Kensington Palace shares behind the scenes pictures of Duchess of Cambridge at work during moving photography project to mark 75th anniversary Holocaust

The photos will form part of an exhibition later this year
  • We earn a commission for products purchased through some links in this article.

  • The Duchess of Cambridge has taken photographs of two Holocaust survivors to mark the 75th anniversary of the liberation of Auschwitz.

    • Two Holocaust survivors have been photographed by the Duchess of Cambridge to mark the 75th anniversary of the liberation of Auschwitz.
    • The photos were released to mark Holocaust Memorial Day and will go on show in an exhibiton later this year.
    • This royal news follows an old video of Princess Diana telling off Prince Harry resurfacing.

    Steven Frank and Yvonne Bernstein are pictured alongside grandchildren in photos to mark Holocaust memorial day, which is today – January 27.

    The pictures will be used in an exhibition later this year, which is set to bring together 75 images of survivors and their family members to mark the 75 years since the end of the Holocaust.

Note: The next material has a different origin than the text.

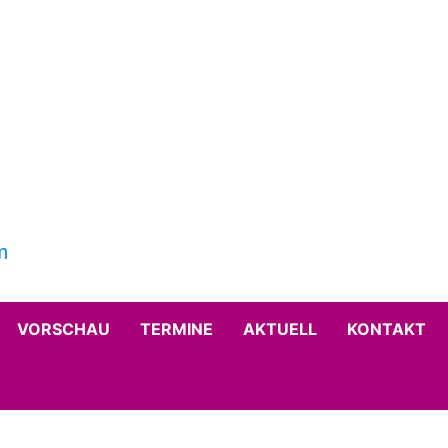
VORSCHAU
TERMINE
AKTUELL
KONTAKT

    The duchess – who is patron of the Royal Photographic Society – said, “despite unbelievable trauma at the start of their lives” they were “two of the most life-affirming people that I have had the privilege to meet”.

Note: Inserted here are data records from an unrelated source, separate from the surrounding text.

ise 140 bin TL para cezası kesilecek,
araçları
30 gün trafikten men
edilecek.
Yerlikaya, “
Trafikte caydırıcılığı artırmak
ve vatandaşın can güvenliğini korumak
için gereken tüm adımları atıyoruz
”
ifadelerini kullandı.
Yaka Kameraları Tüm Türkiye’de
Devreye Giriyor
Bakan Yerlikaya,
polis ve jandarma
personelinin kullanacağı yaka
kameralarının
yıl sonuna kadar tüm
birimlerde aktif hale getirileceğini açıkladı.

    She added, “They look back on their experiences with sadness but also with gratitude that they were some of the lucky few to make it through.

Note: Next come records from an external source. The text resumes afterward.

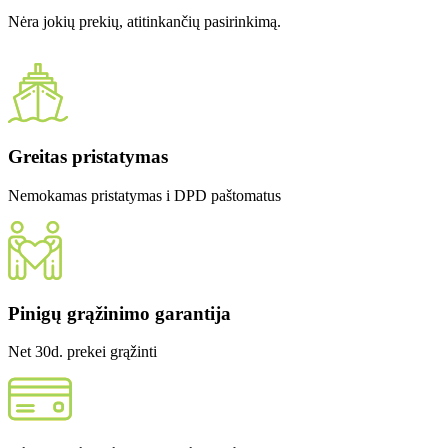
Nėra jokių prekių, atitinkančių pasirinkimą.
Greitas pristatymas
Nemokamas pristatymas i DPD paštomatus
Pinigų grąžinimo garantija
Net 30d. prekei grąžinti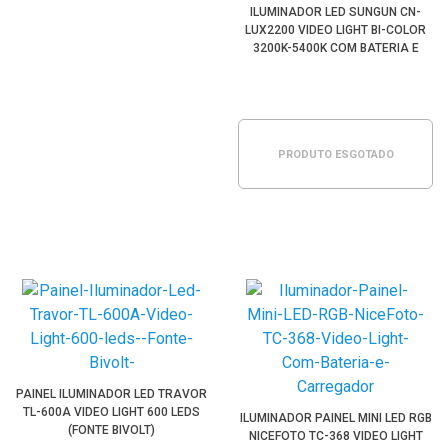
ILUMINADOR LED SUNGUN CN-
LUX2200 VIDEO LIGHT BI-COLOR
3200K-5400K COM BATERIA E
CARREGADOR
PRODUTO ESGOTADO
PAINEL ILUMINADOR LED TRAVOR
TL-600A VIDEO LIGHT 600 LEDS
ILUMINADOR PAINEL MINI LED RGB
(FONTE BIVOLT)
NICEFOTO TC-368 VIDEO LIGHT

    “Their stories will stay with me forever.”

    View this post on Instagram

    As part of the commemorations for the 75th anniversary of the end of the Holocaust, The Duchess of Cambridge has taken photographs of two Holocaust survivors with their grandchildren. The first photograph features Steven Frank with his granddaughters, Maggie and Trixie. Alongside his mother and brothers, Steven was sent to Westerbork transit camp then to Theresienstadt. Steven and his brothers were 3 of only 93 children who survived the camp – 15,000 children were sent there. The Duchess also photographed Yvonne Bernstein with her granddaughter Chloe. Yvonne was a hidden child in France, travelling in the care of her aunt and uncle and frequently changing homes and names. The Duchess said: “I wanted to make the portraits deeply personal to Yvonne and Steven – a celebration of family and the life that they have built since they both arrived in Britain in the 1940s. The families brought items of personal significance with them which are included in the photographs. It was a true honour to have been asked to participate in this project and I hope in some way Yvonne and Steven’s memories will be kept alive as they pass the baton to the next generation.” The portraits will form part of a new exhibition opening later this year by @holocaustmemorialdaytrust, Jewish News and @royalphotographicsociety , which will feature 75 images of survivors and their family members. The exhibition will honour the victims of the Holocaust and celebrate the full lives that survivors have built in the UK, whilst inspiring people to consider their own responsibility to remember and share the stories of those who endured Nazi persecution. Portraits ©The Duchess of Cambridge

    A post shared by Kensington Palace (@kensingtonroyal) on

    Yvonne, an 82-year-old originally from Germany, hid as a child in France for most of the Holocaust.

    She is photographed along with her 11-year-old granddaughter, Chloe Wright.

    Steven was one of a few children to make it out alive from multiple concentration camps. His father was gassed to death for speaking out against the Nazis.

    View this post on Instagram

    Today is #HolocaustMemorialDay, which takes place each year on the anniversary of the liberation of Auschwitz-Birkenau, and honours survivors of the Holocaust, Nazi Persecution, and subsequent genocides in Cambodia, Rwanda, Bosnia and Darfur. Earlier this month, The Duchess of Cambridge met two Holocaust survivors, Steven Frank and Yvonne Bernstein, as she took photographs for a project by @holocaustmemorialdaytrust, Jewish News and @royalphotographicsociety to mark 75 years since the end of the Holocaust. The Duchess’s photographs will be included in an exhibition of 75 images of survivors and their family members, which will open later this year. “The harrowing atrocities of the Holocaust, which were caused by the most unthinkable evil, will forever lay heavy in our hearts. Yet it is so often through the most unimaginable adversity that the most remarkable people flourish. Despite unbelievable trauma at the start of their lives, Yvonne Bernstein and Steven Frank are two of the most life-affirming people that I have had the privilege to meet. They look back on their experiences with sadness but also with gratitude that they were some of the lucky few to make it through. Their stories will stay with me forever.” – The Duchess of Cambridge Photographs © Kensington Palace

    A post shared by Kensington Palace (@kensingtonroyal) on

    Kensington Palace also shared black and white behind the scenes images of the Duchess at work.

    The project is a collaboration between the Holocaust Memorial Day Trust, Jewish News and the Royal Photographic Society.

    Today, the Duchess of Cambridge will be joined by her husband, Prince William, at the UK Holocaust Memorial Day commemorative ceremony in Westminster.

    Holocaust Memorial Day also acts as a day of remembrance for those lost in the genocides in Cambodia, Rwanda, Bosnia, and Darfu.